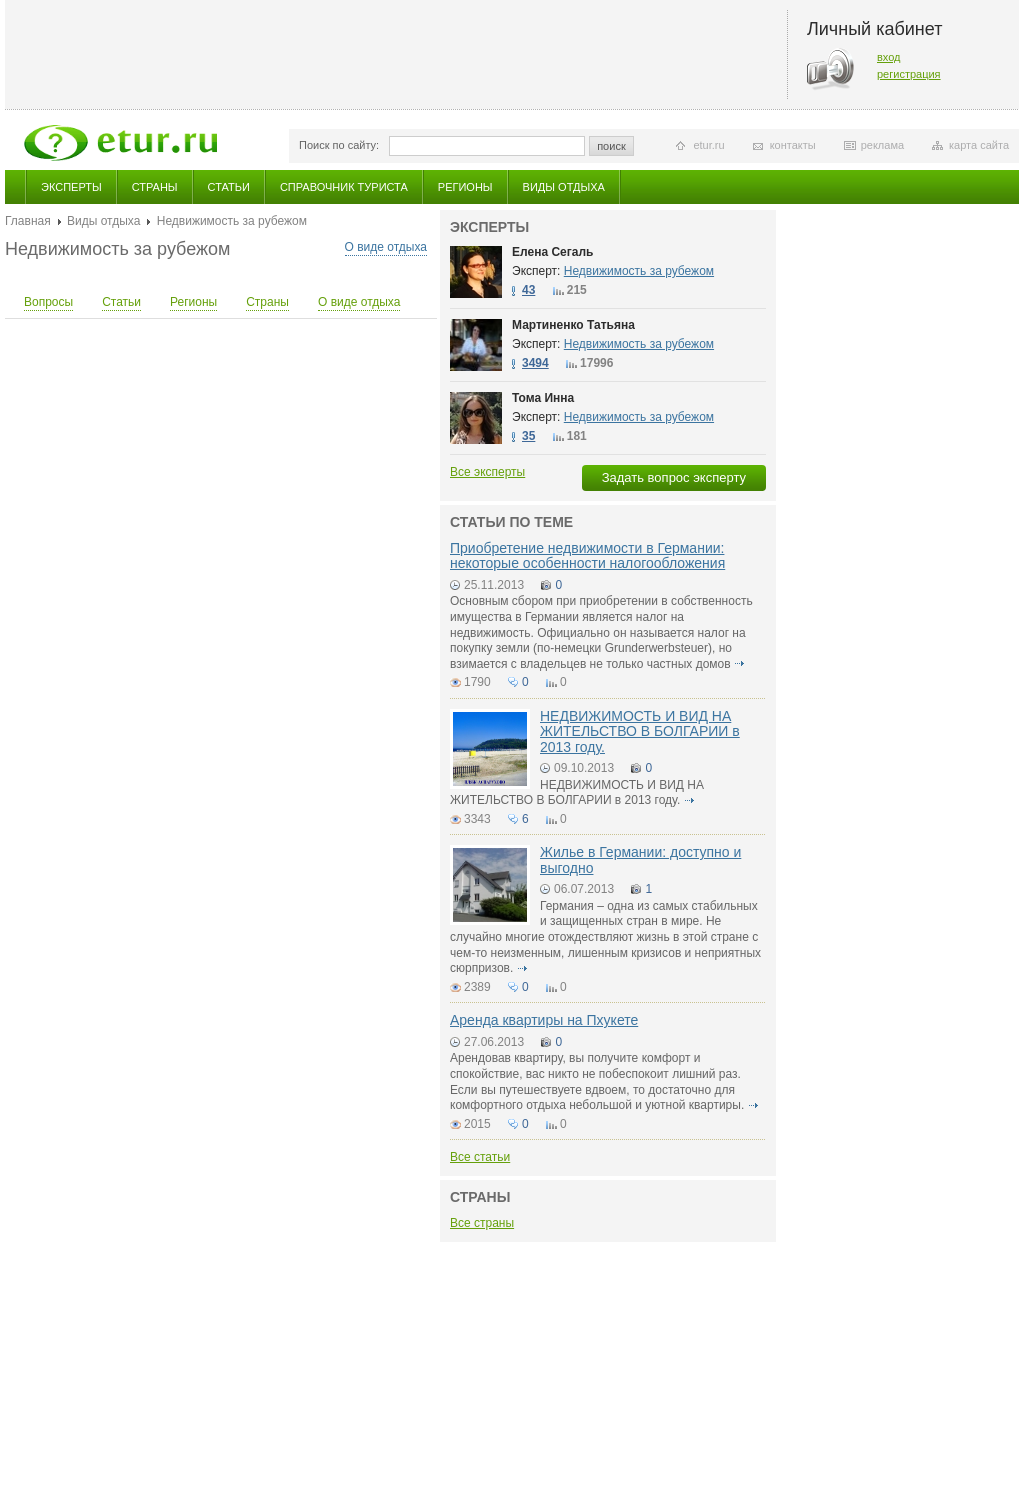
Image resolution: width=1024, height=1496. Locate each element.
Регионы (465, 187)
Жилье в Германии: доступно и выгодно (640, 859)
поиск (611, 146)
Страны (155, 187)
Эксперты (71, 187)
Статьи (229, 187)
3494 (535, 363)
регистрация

(HOW TO COMPLETE THIS TASK)
Write out every line above exactly, minus images.

(FINAL ANSWER)
Image resolution: width=1024, height=1496. Locate each element.
Регионы (465, 187)
Жилье в Германии: доступно и выгодно (640, 859)
поиск (611, 146)
Страны (155, 187)
Эксперты (71, 187)
Статьи (229, 187)
3494 (535, 363)
регистрация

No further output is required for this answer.